Pumped Up to Publish

Getting ready to publish “Fine Dining,” the second book in The Trudie Fine Mystery Series is keeping me busy. I’m beginning to get feedback from my beta readers and seeing that I have a few scene changes and tweaks to work out.  Here I thought I had finished the book.

James Turner, executive chef at Blue 44 Restaurant in DC, has again agreed to contribute his talents to my book and has sent me six wonderful recipes to include in the back. I spent an eternity in the grocery store – well, actually  two grocery stores — buying all the necessary ingredients to test the recipes.
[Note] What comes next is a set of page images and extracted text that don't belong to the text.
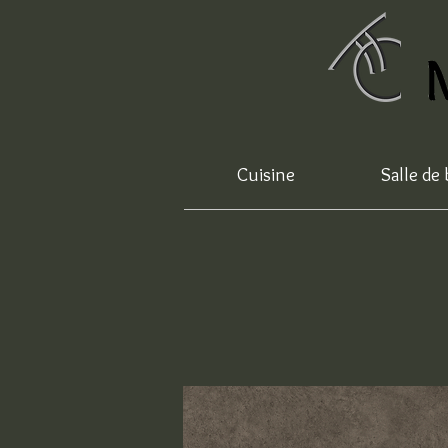
Cuisine
Salle de 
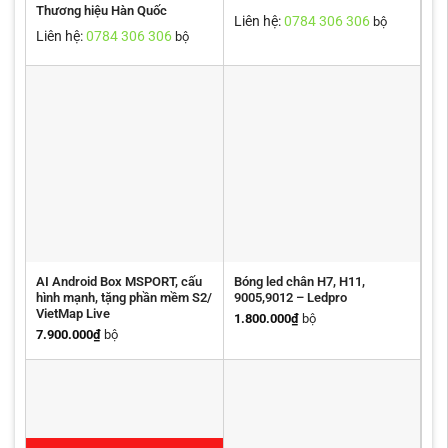
Thương hiệu Hàn Quốc
Liên hệ:
0784 306 306
bộ
Liên hệ:
0784 306 306
bộ
AI Android Box MSPORT, cấu
Bóng led chân H7, H11,
hình mạnh, tặng phần mềm S2/
9005,9012 – Ledpro
VietMap Live
1.800.000
₫
bộ
7.900.000
₫
bộ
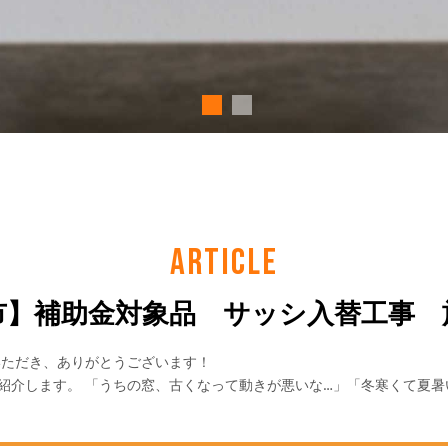
ARTICLE
市】補助金対象品 サッシ入替工事 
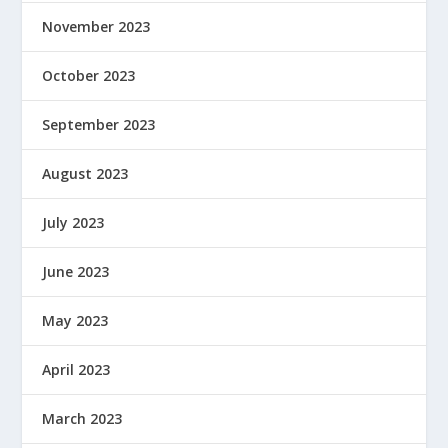
November 2023
October 2023
September 2023
August 2023
July 2023
June 2023
May 2023
April 2023
March 2023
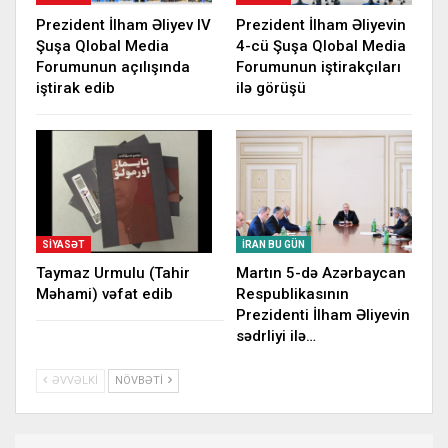
Prezident İlham Əliyev IV
Prezident İlham Əliyevin
Şuşa Qlobal Media
4-cü Şuşa Qlobal Media
Forumunun açılışında
Forumunun iştirakçıları
iştirak edib
ilə görüşü
SIYASƏT
İRAN BU GÜN
Taymaz Urmulu (Tahir
Martın 5-də Azərbaycan
Məhami) vəfat edib
Respublikasının
Prezidenti İlham Əliyevin
sədrliyi ilə…
ƏVVƏLKI
NÖVBƏTI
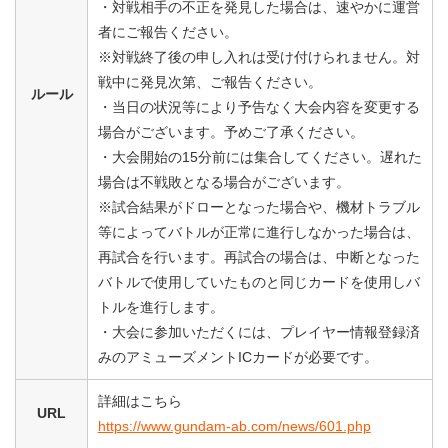
・対戦相手の不正を発見した場合は、速やかに運営
者にご報告ください。
※対戦終了後の申し入れは受け付けられません。対
戦中に発見次第、ご報告ください。
ルール
・当日の状況等により予告なく大会内容を変更する
場合がございます。予めご了承ください。
・大会開始の15分前には集合してください。遅れた
場合は不戦敗となる場合がございます。
※試合結果がドローとなった場合や、機材トラブル
等によってバトルが正常に進行しなかった場合は、
再試合を行います。再試合の場合は、中断となった
バトルで使用していたものと同じカードを使用しバ
トルを進行します。
・大会に参加いただくには、プレイヤー情報登録済
みのアミューズメントICカードが必要です。
詳細はこちら
URL
https://www.gundam-ab.com/news/601.php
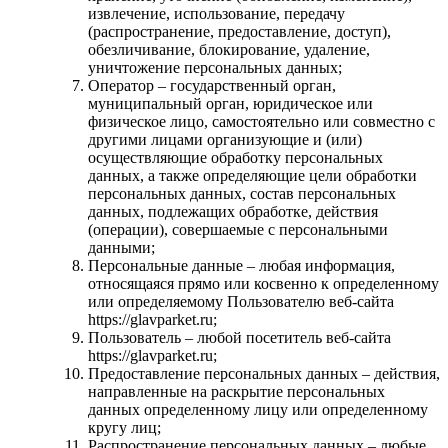
извлечение, использование, передачу
(распространение, предоставление, доступ),
обезличивание, блокирование, удаление,
уничтожение персональных данных;
Оператор – государственный орган,
муниципальный орган, юридическое или
физическое лицо, самостоятельно или совместно с
другими лицами организующие и (или)
осуществляющие обработку персональных
данных, а также определяющие цели обработки
персональных данных, состав персональных
данных, подлежащих обработке, действия
(операции), совершаемые с персональными
данными;
Персональные данные – любая информация,
относящаяся прямо или косвенно к определенному
или определяемому Пользователю веб-сайта
https://glavparket.ru;
Пользователь – любой посетитель веб-сайта
https://glavparket.ru;
Предоставление персональных данных – действия,
направленные на раскрытие персональных
данных определенному лицу или определенному
кругу лиц;
Распространение персональных данных – любые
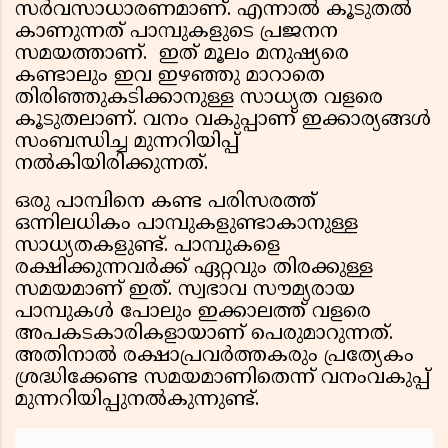
സർവസാധാരണമാണ്. എന്നാൽ കൂടുതല്‍
കാണുന്നത് പാമ്പുകളുടെ പ്രജനന
സമയത്താണ്. ഇത് മൂലം മനുഷ്യരെ
കണ്ടാലും ഇവ ഇഴഞ്ഞു മാറാതെ
തിരിഞ്ഞുകടിക്കാനുള്ള സാധ്യത വളരെ
കൂടുതലാണ്. വനം വകുപ്പാണ് ഇക്കാര്യങ്ങള്‍
സംബന്ധിച്ച മുന്നറിയിപ്പ്
നല്‍കിയിരിക്കുന്നത്.
ഒരു പാമ്പിനെ കണ്ട പരിസരത്ത്
ഒന്നിലധികം പാമ്പുകളുണ്ടാകാനുള്ള
സാധ്യതകളുണ്ട്. പാമ്പുകളെ
രക്ഷിക്കുന്നവർക്ക് ഏറ്റവും തിരക്കുള്ള
സമയമാണ് ഇത്. സ്വഭാവ സൗമ്യരായ
പാമ്പുകൾ പോലും ഇക്കാലത്ത് വളരെ
അപകടകാരികളായാണ് പെരുമാറുന്നത്.
അതിനാല്‍ രക്ഷാപ്രവര്‍ത്തകരും പ്രത്യേകം
ശ്രദ്ധിക്കേണ്ട സമയമാണിതെന്ന് വനംവകുപ്പ്
മുന്നറിയിപ്പുനല്‍കുന്നുണ്ട്.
Of course, James wants me to try them out, and as I’ve followed the recipe instructions I’ve been able to ask him questions like, “Should the gumbo simmer covered or uncovered?” or “How much stock do I use for the mushroom risotto?” So far, so good. The biscuits and the gumbo have been amazing! Only four more recipes to try.

Of course, even when you finish a book, there are many other details to attend to like the copyright page, the dedication, the acknowledgment page and that all-important back cover with just the right description to entice the reader to open the book. I’ve also solicited other authors for quotes that I can add to the back cover.

This is a feverish time, trying to get all the ingredients chopped and diced to blend them together into a savory and satisfying book. I’m thrilled with this dish and can’t wait to serve it to you.

O is for Overwhelmed

I’m sitting amidst years and years of a combination of memorabilia and junk thrown from the two drawers of my bedside table. I’m beginning to get one of my optical migraines, as my ophthalmologist calls them, where a kaleidoscope fans its way across my vision. I get these sporadically when I am stressed.

Today, I am stressed. Yes, I’ve thrown everything out of these drawers because I’m looking for a book: a large print paperback book of “Billy Budd” by Herman Melville. At least I think it was “Billy Budd.” I’ve already frantically searched the book shelves in the office, some two and three deep with books, all the while loudly vocalizing my frustration. I’m trying to find this book, that I know I have, to check the size of the print since I’m going to have my book published in large print.

I should be writing today instead of searching for this book. I should be preparing for an event tonight where I’ll be promoting my book.

So now I find myself on the floor surrounded by years of stuff: several issues of “Byline” magazine from 1995, four or five blank writer’s journals, a bag of about a dozen imprinted yarmulkes from my son’s Bar Mitzvah (Matt is 37 now); the sorority composite photos from my freshman and sophomore years in Delta Phi Epsilon at the University of Maryland; several bookmarks, pens, pencils and assorted paper; a spool of white thread and a spool of black thread with a needle stuck into each; an in-depth Horoscope that my friend Alma did for a writer’s retreat—evidently, my sun is in Cancer and my moon is in Libra; three completed Acrostic puzzle books and one New York Times Acrostic puzzle book, uncompleted; brochures from past forays into Jazzercise and Curves; instructions from the Cancer society on breast self-examination; books on various types of dieting; greeting cards from my kids that I couldn’t bear to part with; etc. etc. etc.

To top it all off are three wrinkled sheets of paper from a professional organizer I once listened to at a meeting. The title: “Organizing Exercises for Your Master Bedroom.”

Hah! I straighten out my stiff joints as I rise to my feet. I take two Ibuprofen (my migraines actually have minimal pain) and lay down for a few minutes. Stan brings up a box from the basement for me to sort out some of the books on the office shelves. (Men prefer to solve problems rather than listen to them). I’ll check online to see if my book should be 16 or 18 point font. I’ll try to get some writing done this afternoon. I’ll organize the mess of stuff I’ve thrown out of my drawers.

After all, I’ve been meaning to clean out those drawers for…ever!